Bug 6659 - Empty Content-Type causes learning of binary file
Summary: Empty Content-Type causes learning of binary file
Status: RESOLVED WORKSFORME
Alias: None
Product: Spamassassin
Classification: Unclassified
Component: Learner (show other bugs)
Version: 3.3.1
Hardware: PC Linux
: P2 normal
Target Milestone: Undefined
Assignee: SpamAssassin Developer Mailing List
URL:
Whiteboard:
Keywords:
Depends on:
Blocks:
 
Reported: 2011-09-16 14:51 UTC by Joolee
Modified: 2019-06-24 12:44 UTC (History)
2 users (show)



Attachment Type Modified Status Actions Submitter/CLA Status
One of the messages that "fail" !WARNING! The attachment is probably a virus! text/plain None Joolee [NoCLA]
Demo mail 2 text/plain None Joolee [NoCLA]

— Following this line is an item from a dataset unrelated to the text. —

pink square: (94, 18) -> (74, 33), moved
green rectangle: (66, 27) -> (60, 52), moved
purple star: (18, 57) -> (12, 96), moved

Note You need to log in before you can comment on or make changes to this bug.
Description Joolee 2011-09-16 14:51:50 UTC
I'm receiving a few hundred mails a day with small attachments that are (afaik) correctly parsed and nothing happens with the attachments when checking the message to be spam. When autolearning the E-mails as spam, the attachments are being decoded and parsed by the bayes algorithm. The only strange thing I can find in the message (appart from the text content obviously being a phishing mail) is the header of the attachment part:

------=_NextPart_000_0006_01CC51AC.63F30F00
Content-Type: ;
        name="report_1609.pdf.zip"
Content-Transfer-Encoding: base64
Content-Disposition: attachment;
        filename="report_1609.pdf.zip"

I suspect the empty content-type causes the attachment to be decoded.

Running spamassassin in debug mode causes it to hang a the following lines:
Sep 16 15:07:12.279 [8264] dbg: bayes: Using userid: 1
Sep 16 15:08:48.746 [8264] dbg: bayes: seen (bf76e190b8121487c91051758a402dd20b18eaa6@sa_generated) put

Manually calling sa-learn hangs for a while at the "decoding base64" part:
Sep 16 15:34:12.786 [18308] dbg: message: decoding base64
Forgot tokens from 1 message(s) (1 message(s) examined)
Sep 16 15:35:49.764 [18308] dbg: plugin: Mail::SpamAssassin::Plugin::Bayes=HASH(0x3891ba0) implements 'learner_close', priority 0
Comment 1 Joolee 2011-09-16 14:55:59 UTC
Created attachment 4959 [details]
One of the messages that "fail" !WARNING! The attachment is probably a virus!
Comment 2 Joolee 2011-10-07 07:48:34 UTC
Created attachment 4978 [details]
Demo mail 2

!Warning! Attachment probably a virus!
Comment 3 Joolee 2011-10-07 07:50:51 UTC
It seems my theory was correct. I've received a set of E-mails with other characteristics that produces the same result (extremely long sa-learn times)

These E-mails also contain an attachment with an empty content-type header:

------=_NextPart_000_0006_01CC519D.0905EB80
Content-Type: ;
name="Uniform traffic ticket.zip"
Content-Transfer-Encoding: base64
Content-Disposition: attachment;
filename="Uniform traffic ticket.zip"
Comment 4 Henrik Krohns 2019-06-24 12:44:23 UTC
Doesn't seem to be a problem in current version, closing.